Unpinned pip dependency will be added if pip_version is not specified.

static from_pip_requirements(name, file_path, pip_version=None)

Parameters

Name Description
name
Required
str

The environment name.

file_path
Required
str

The pip requirements file path.

pip_version
str

Pip version for conda environment.

Default value: None

Returns

Type Description

The environment object.

get

Return the environment object.

If label is specified, the object previously labeled with the value will be returned. Only one of version or label parameters can be specified.
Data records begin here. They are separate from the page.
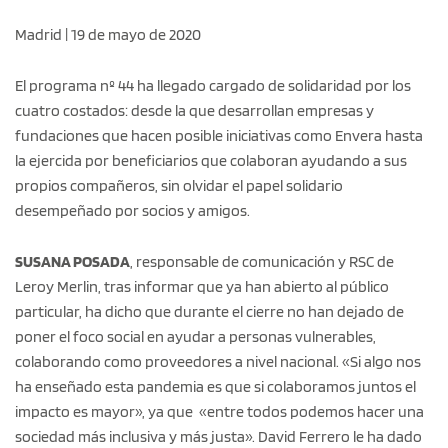
Madrid | 19 de mayo de 2020
El programa nº 44 ha llegado cargado de solidaridad por los
cuatro costados: desde la que desarrollan empresas y
fundaciones que hacen posible iniciativas como Envera hasta
la ejercida por beneficiarios que colaboran ayudando a sus
propios compañeros, sin olvidar el papel solidario
desempeñado por socios y amigos.
SUSANA POSADA
, responsable de comunicación y RSC de
Leroy Merlin, tras informar que ya han abierto al público
particular, ha dicho que durante el cierre no han dejado de
poner el foco social en ayudar a personas vulnerables,
colaborando como proveedores a nivel nacional. «Si algo nos
ha enseñado esta pandemia es que si colaboramos juntos el
impacto es mayor», ya que «entre todos podemos hacer una
sociedad más inclusiva y más justa». David Ferrero le ha dado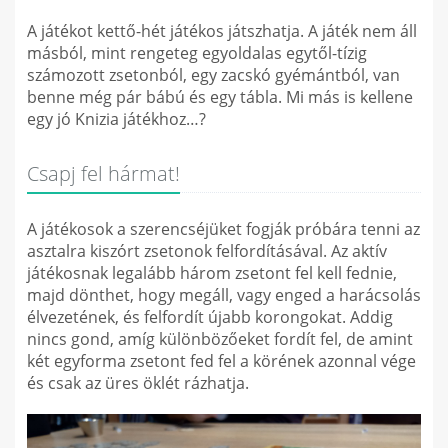
A játékot kettő-hét játékos játszhatja. A játék nem áll
másból, mint rengeteg egyoldalas egytől-tízig
számozott zsetonból, egy zacskó gyémántból, van
benne még pár bábú és egy tábla. Mi más is kellene
egy jó Knizia játékhoz…?
Csapj fel hármat!
A játékosok a szerencséjüket fogják próbára tenni az
asztalra kiszórt zsetonok felfordításával. Az aktív
játékosnak legalább három zsetont fel kell fednie,
majd dönthet, hogy megáll, vagy enged a harácsolás
élvezetének, és felfordít újabb korongokat. Addig
nincs gond, amíg különbözőeket fordít fel, de amint
két egyforma zsetont fed fel a körének azonnal vége
és csak az üres öklét rázhatja.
If both are missed, the latest version of the Environment object will be returned.

static get(workspace, name, version=None, label=None)

Parameters

Name Description
workspace
Required

The workspace that contains the environment.

name
Required
str

The name of the environment to return.

version
str

The version of the environment to return.

Default value: None
label
str

Environment label value.

Default value: None

Returns

Type Description

The environment object.

get_image_details

Return the Image details.

get_image_details(workspace)

Parameters

Name Description
workspace
Required

The workspace.

Returns

Type Description

Returns the image details as dict

label

Label environment object in your workspace with the specified values.

static label(workspace, name, version, labels)

Parameters

Name Description
workspace
Required

The workspace

name
Required
str

Environment name

version
Required
str

Environment version

labels
Required

Values to label Environment with

list

Return a dictionary containing environments in the workspace.

static list(workspace)

Parameters

Name Description
workspace
Required

The workspace from which to list environments.

Returns

Type Description
<xref:builtin.dict>[str, Environment]

A dictionary of environment objects.

load_from_directory

Load an environment definition from the files in a directory.

static load_from_directory(path)

Parameters

Name Description
path
Required
str

Path to the source directory.

register

Register the environment object in your workspace.

register(workspace)

Parameters

Name Description
workspace
Required

The workspace

name
Required
str

Returns

Type Description

Returns the environment object

save_to_directory

Save an environment definition to a directory in an easily editable format.

save_to_directory(path, overwrite=False)

Parameters

Name Description
path
Required
str

Path to the destination directory.

overwrite

If an existing directory should be overwritten. Defaults false.

Default value: False

Attributes

environment_variables

Use azureml.core.RunConfiguration object to set runtime variables.